On the 22nd of August, Lacerda, who was now governor of this new thing called Guanabara (essentially the old Federal District, elevated to statehood since Brasília was now the capital), made a strange radio broadcast in which he claimed that Jânio was conspiring to pull off a coup d’état, and that he had tried to invite Lacerda into the plot, being the governor of the state where a lot of the military leadership were still based. Jânio’s Justice Minister, who was supposed to have been the man in charge of the conspiracy, fervently denied that any such thing was on the table, and especially denied inviting o maior boquirroto do pais (“the biggest blowjob in the country”, referring to Lacerda) into the plot. Relations between Jânio and the UDN leadership were now at rock bottom, and the left weren’t returning his calls either. Here was one more challenge of being President that Jânio had not experienced as mayor or governor: governing without a solid base in Congress. Jânio’s response to this was to theatrically offer his resignation, expressing his frustration in trying to govern Brazil even as “terrible occult forces” were working against him. His hope was that Congress would refuse to accept his resignation, and that their inviting him back would strengthen his hand by proving that there was no viable rival for power. This did not go off as planned — Congress simply accepted his resignation, and he left Brasília the next day.

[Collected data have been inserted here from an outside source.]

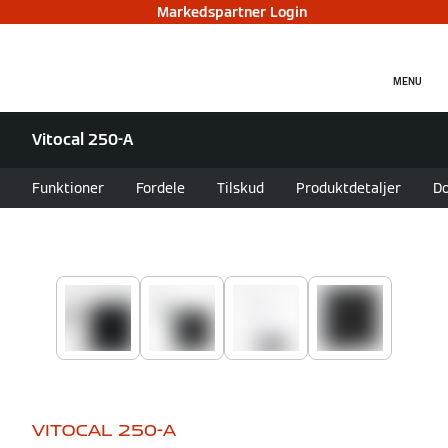
Markedspartner Login
MENU
Vitocal 250-A
Funktioner
Fordele
Tilskud
Produktdetaljer
D
VITOCAL 250-A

Factoring into both Jânio’s hopes for retaining power and the calculus of the congressional leadership in calling his bluff was João Goulart. Not only was the Vice President a noted trade-union supporter and (probably) socialist, at that very moment he was, in fact, on a formal goodwill visit to Beijing. He had been invited to lead a trade mission there back in June, and had stopped off in Moscow along the way to meet with both Nikita Khrushchev and Yuri Gagarin. In Beijing, he made flowery speeches about the friendship between the Brazilian and Chinese peoples, speeches that were met with concern verging on terror both in Washington, in the military leadership and on the UDN benches in Congress. Chairman Mao even came to visit him in person at his hotel, a totally unprecedented act during what was not a formal state visit. This was certainly not a good look for those who worried about Brazil turning left, and so Jânio may have figured that Congress and/or the military might be extra incentivised to agree with whatever he might demand to avoid what was bound to be a messy presidential succession.

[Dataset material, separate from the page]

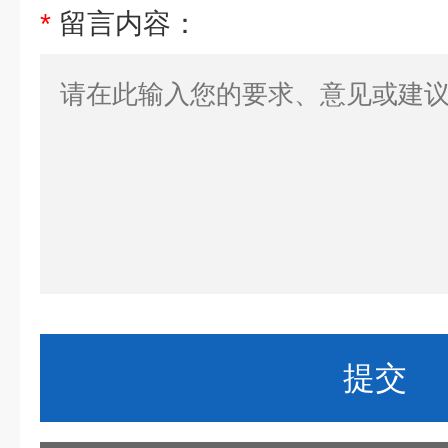
*
留言内容：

But of course, he was wrong about that. After accepting Jânio’s resignation, Congress appointed the President of the Chamber of Deputies, Paschoal Ranieri Mazzilli, as caretaker President until Goulart could take office. The Army, Navy and Air Force Ministers signed a joint memorandum the same day that declared Goulart a national security risk and ordered border guards to prevent him from entering the country, but several regional military commanders soon came out in support of Goulart, who was after all the legally elected Vice President. Starting from a dispute about state honours, Brazil now found itself on the brink of actual civil war.